Work task:
Exactly as written and without the pictures, output the entries below.

Saved entries:
-- Opening Marker --
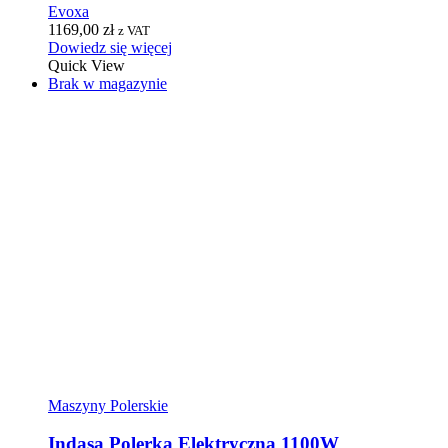
Evoxa
1169,00
zł
z VAT
Dowiedz się więcej
Quick View
Brak w magazynie
Maszyny Polerskie
Indasa Polerka Elektryczna 1100W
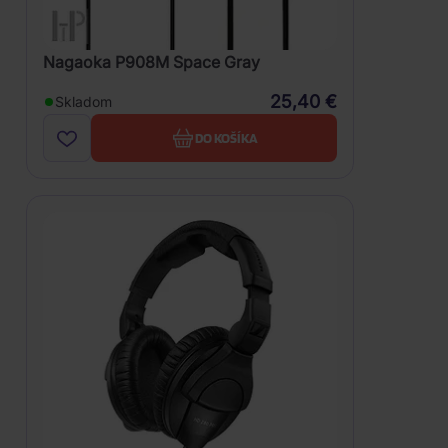
Nagaoka P908M Space Gray
25,40 €
Skladom
DO KOŠÍKA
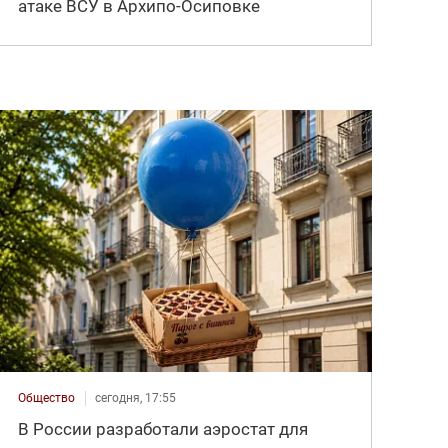
атаке ВСУ в Архипо-Осиповке
Общество
сегодня, 17:55
В России разработали аэростат для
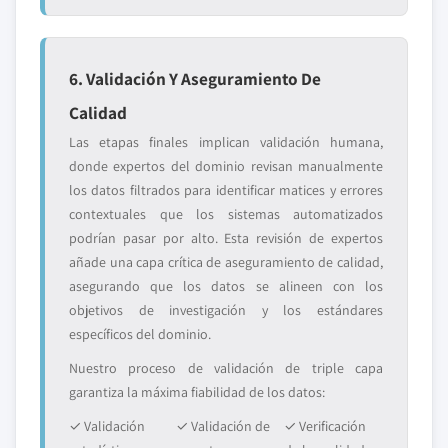
6. Validación Y Aseguramiento De
Calidad
Las etapas finales implican validación humana,
donde expertos del dominio revisan manualmente
los datos filtrados para identificar matices y errores
contextuales que los sistemas automatizados
podrían pasar por alto. Esta revisión de expertos
añade una capa crítica de aseguramiento de calidad,
asegurando que los datos se alineen con los
objetivos de investigación y los estándares
específicos del dominio.
Nuestro proceso de validación de triple capa
garantiza la máxima fiabilidad de los datos:
✓ Validación
✓ Validación de
✓ Verificación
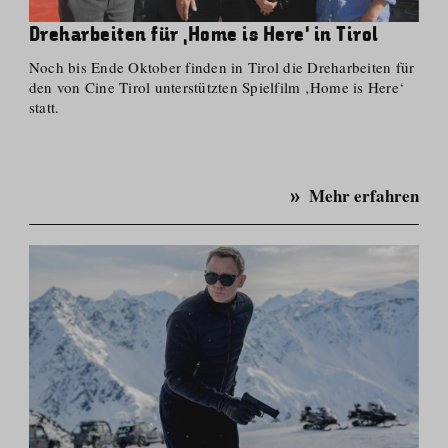
Dreharbeiten für ‚Home is Here‘ in Tirol
Noch bis Ende Oktober finden in Tirol die Dreharbeiten für
den von Cine Tirol unterstützten Spielfilm ‚Home is Here‘
statt.
Mehr erfahren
-- Closing Marker --
Solution:
Evoxa
1169,00
zł
z VAT
Dowiedz się więcej
Quick View
Brak w magazynie
Maszyny Polerskie
Indasa Polerka Elektryczna 1100W
Nagaoka P908M Space Gray
25,40 €
Skladom
DO KOŠÍKA
атаке ВСУ в Архипо-Осиповке
Общество
сегодня, 17:55
В России разработали аэростат для
6. Validación Y Aseguramiento De
Calidad
Las etapas finales implican validación humana,
donde expertos del dominio revisan manualmente
los datos filtrados para identificar matices y errores
contextuales que los sistemas automatizados
podrían pasar por alto. Esta revisión de expertos
añade una capa crítica de aseguramiento de calidad,
asegurando que los datos se alineen con los
objetivos de investigación y los estándares
específicos del dominio.
Nuestro proceso de validación de triple capa
garantiza la máxima fiabilidad de los datos:
✓ Validación
✓ Validación de
✓ Verificación
Dreharbeiten für ‚Home is Here‘ in Tirol
Noch bis Ende Oktober finden in Tirol die Dreharbeiten für
den von Cine Tirol unterstützten Spielfilm ‚Home is Here‘
statt.
Mehr erfahren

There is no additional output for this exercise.